Decoding hash key 5145464544544544552 to 'D'.
Decoded Sequence with Integrated Gene 'D': ['A', 'B', 'D']

Unit Testing

Comprehensive unit tests ensure the EncodingManager functions correctly across various scenarios.

Test Cases Overview

  1. Adding and Encoding Genes: Verifies that genes can be added and correctly encoded/decoded.
  2. Decoding Unknown Hash Keys: Ensures that unknown hash keys are handled gracefully.
  3. Capturing and Decoding Segments: Tests capturing segments and their accurate decoding.
  4. Nested Captures and Decoding: Validates the handling of nested meta genes.
  5. Duplicate Segment Capture: Checks that duplicate segments reuse existing hash keys.
  6. Opening Segments with Delimiters: Confirms that segments can be opened with or without delimiters.
  7. Integration and Gene Selection: Tests the integration of external encodings and gene selection probabilities.

Running Tests

The provided unit tests utilize Python’s unittest framework. To execute the tests, ensure that the EncodingManager class is defined and then run the test suite.

import unittest

if __name__ == '__main__':
    unittest.main()

Explanation:

  • Test Setup: Each test case initializes a fresh instance of EncodingManager.
  • Assertions: Validate expected outcomes, such as correct encoding/decoding and proper handling of duplicates.
  • Verbose Output: Helps trace the execution flow during testing.

Conclusion

The M_E_Engine, through its EncodingManager, revolutionizes genetic algorithms by introducing mutable gene encodings.
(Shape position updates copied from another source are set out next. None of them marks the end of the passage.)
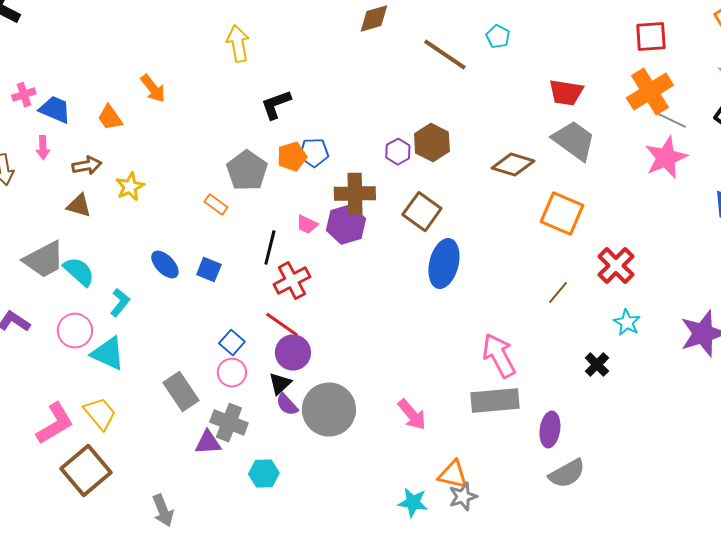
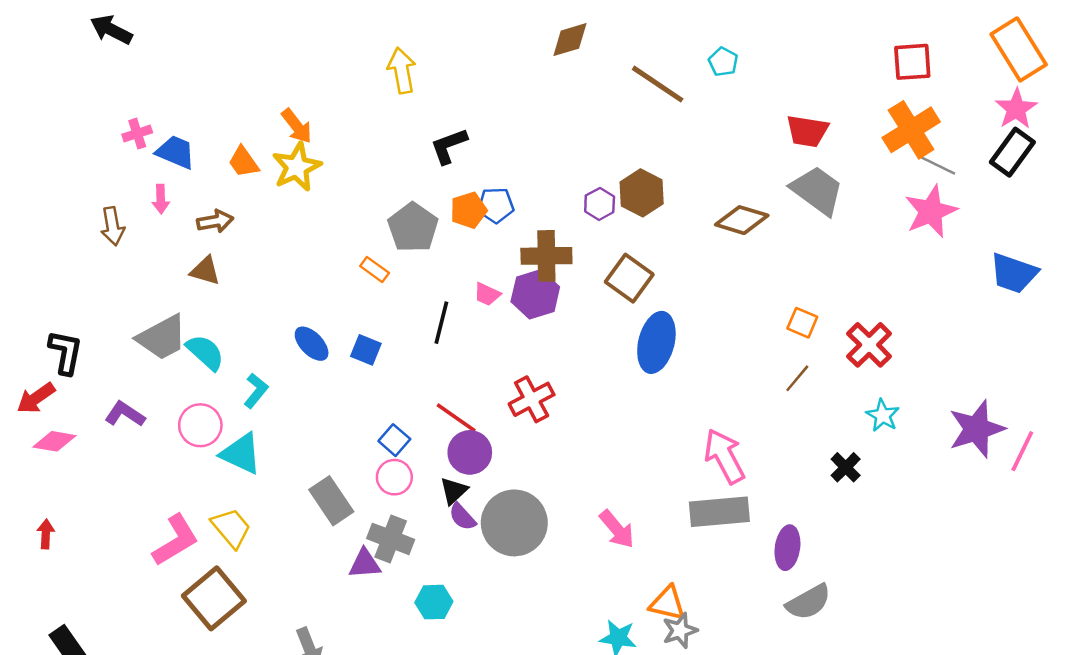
yellow star: (130, 187) -> (297, 167), moved, size x1.4
orange square: (562, 214) -> (802, 323), moved, size x0.6
red cross: (292, 281) -> (532, 399), moved

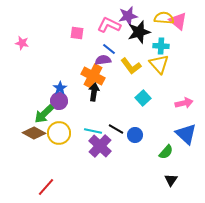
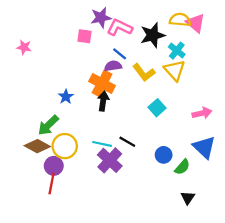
purple star: (128, 16) -> (101, 18), moved
cyan cross: (161, 46) -> (177, 51), turned 35
purple circle: (59, 101) -> (54, 166), moved
blue circle: (135, 135) -> (164, 155), moved
red line: (46, 187) -> (52, 183), moved, turned -30

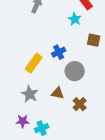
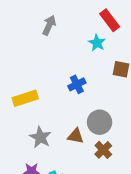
yellow rectangle: (34, 63) -> (25, 98), moved, turned 36
gray circle: (75, 71) -> (100, 122), moved

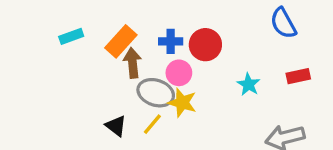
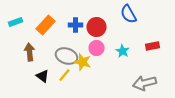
blue semicircle: (283, 23) -> (128, 14), moved
brown arrow: (133, 63) -> (30, 52), moved
pink circle: (179, 73) -> (96, 48), moved

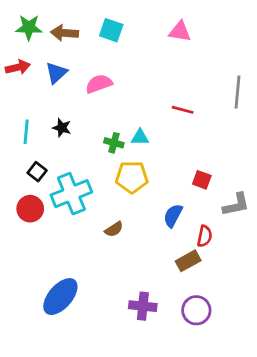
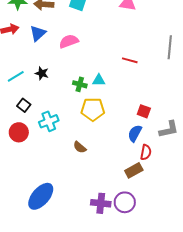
cyan line: (26, 132) -> (16, 76), turned 54
cyan cross: (71, 194) -> (49, 121), size x0.7
blue semicircle: (173, 216) -> (135, 133), moved
brown semicircle: (114, 229) -> (80, 147), turned 72
purple circle: (196, 310) -> (125, 202), moved

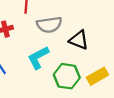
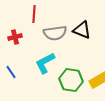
black triangle: (79, 40) -> (82, 30), moved

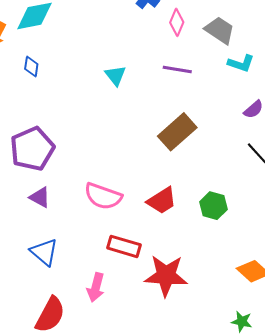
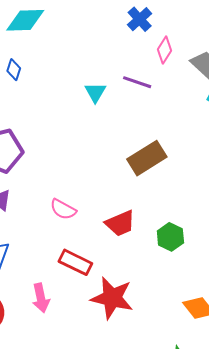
purple line: (177, 70) -> (137, 82), moved
pink semicircle: (103, 196) -> (63, 209), size x0.7
pink arrow: (96, 287) -> (41, 298), turned -36

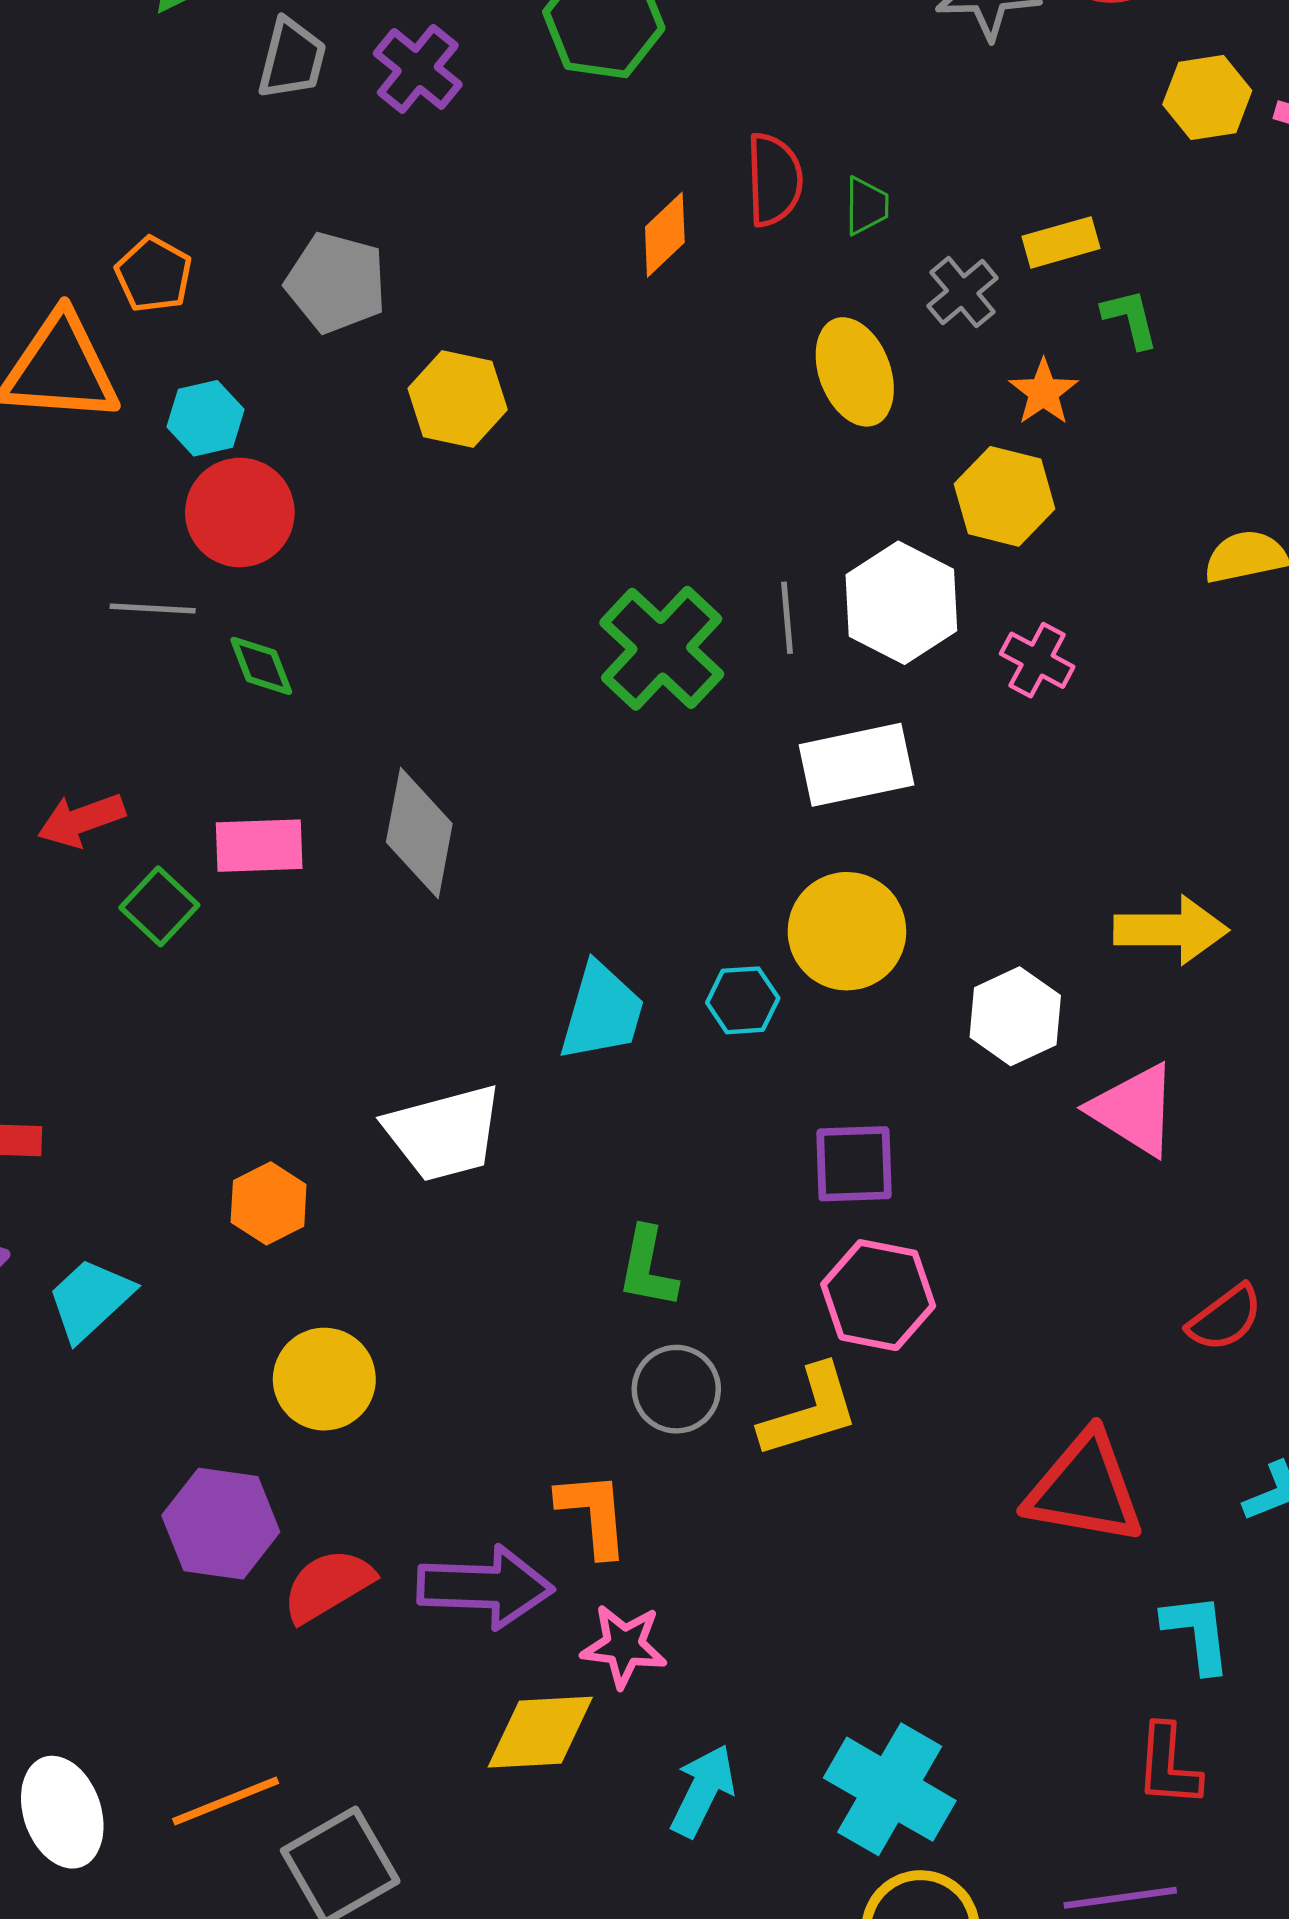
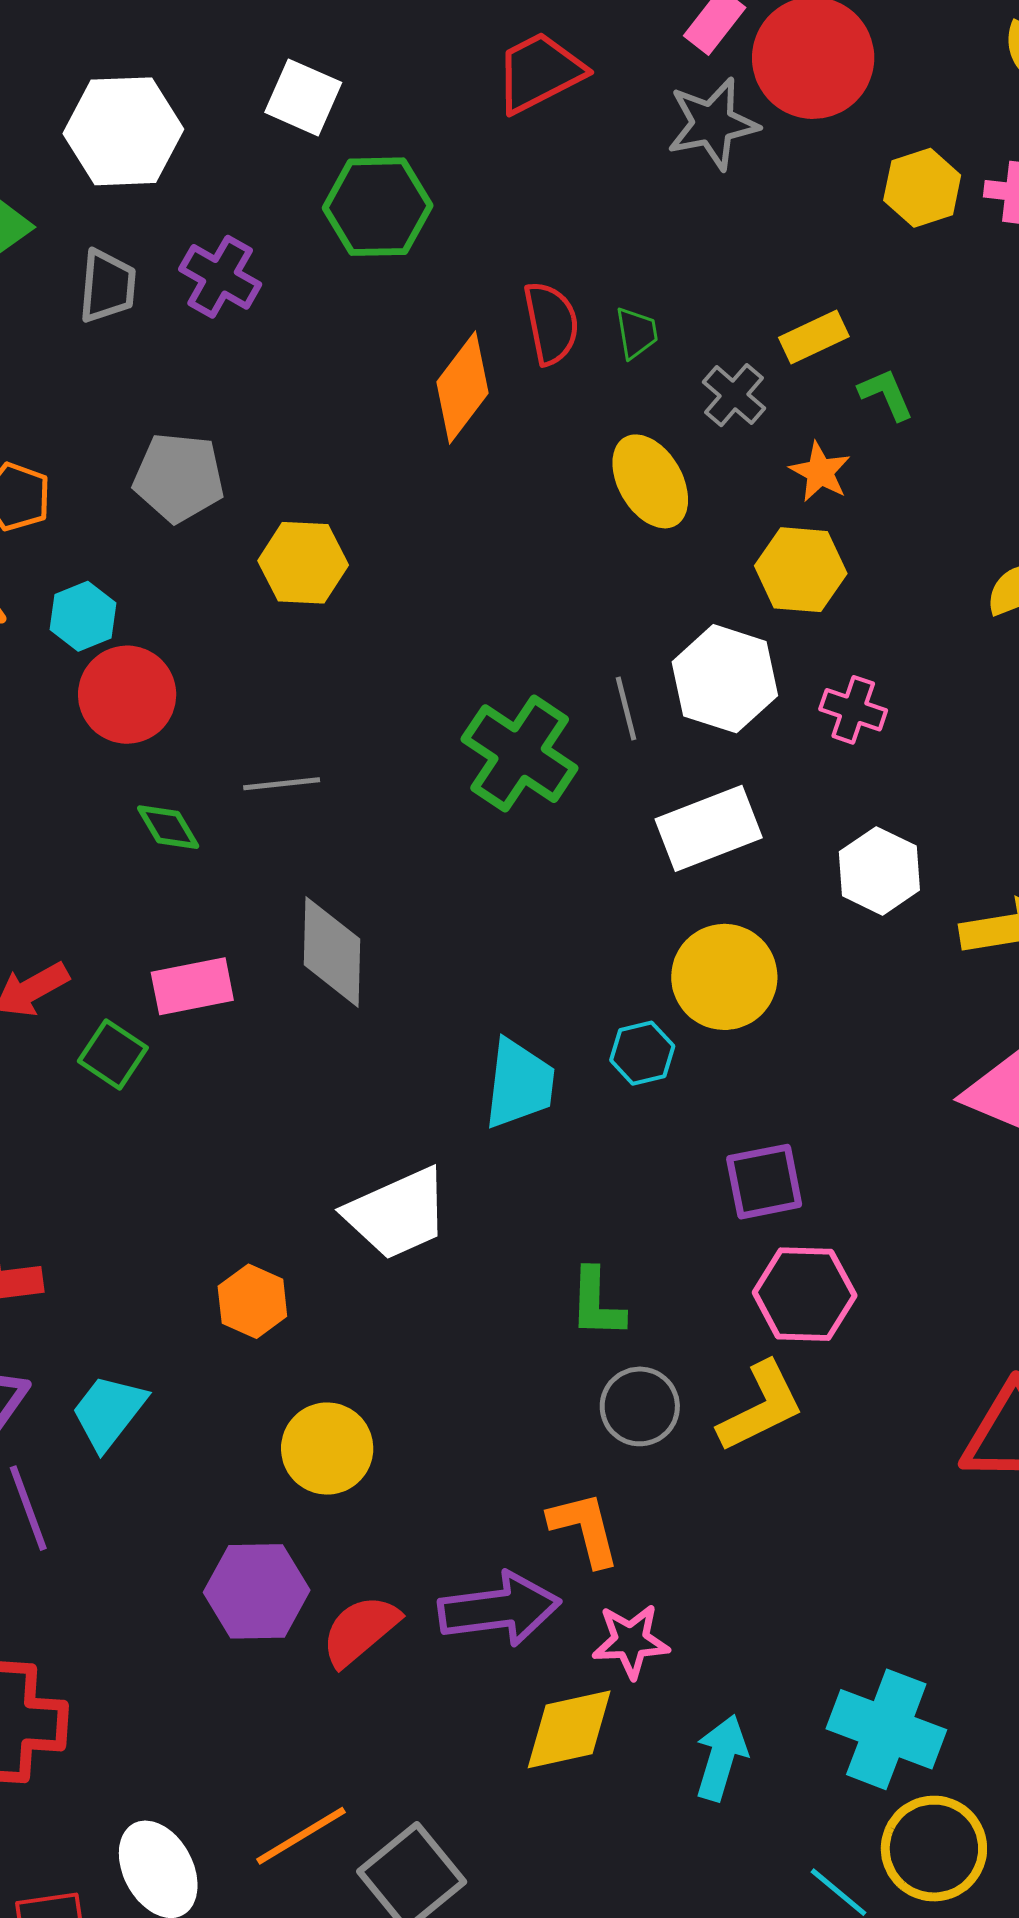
orange diamond: (665, 235) -> (463, 388), size x1.4
gray line: (153, 608) -> (282, 784), moved
white hexagon: (1015, 1016) -> (879, 871), moved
This dynamic approach allows for the evolution of both genes and their structures, significantly enhancing the algorithm’s ability to navigate and optimize complex solution spaces. The detailed implementation, coupled with robust unit testing, ensures that the M_E_Engine is both flexible and reliable, making it a powerful tool for solving intricate problems across diverse domains.

By leveraging functionalities like segment capture, nesting, and seamless integration of external encodings, the M_E_Engine transcends the limitations of traditional genetic algorithms, offering a more adaptable and potent framework for evolutionary computation.